> **What the task requires**
Copy every line below that has the word "Pasolini" in it.

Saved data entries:
◆ ◆ ◆

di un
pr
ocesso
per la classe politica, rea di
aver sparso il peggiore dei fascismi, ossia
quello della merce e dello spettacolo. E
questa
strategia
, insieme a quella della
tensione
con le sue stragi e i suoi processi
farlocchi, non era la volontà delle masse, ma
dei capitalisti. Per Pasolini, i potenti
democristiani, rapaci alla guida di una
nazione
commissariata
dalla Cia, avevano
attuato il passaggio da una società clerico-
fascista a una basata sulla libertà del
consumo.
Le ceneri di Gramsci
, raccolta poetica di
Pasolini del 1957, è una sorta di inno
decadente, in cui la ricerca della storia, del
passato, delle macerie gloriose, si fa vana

◆ ◆ ◆

> **Solution to this task**
dei capitalisti. Per Pasolini, i potenti
Pasolini del 1957, è una sorta di inno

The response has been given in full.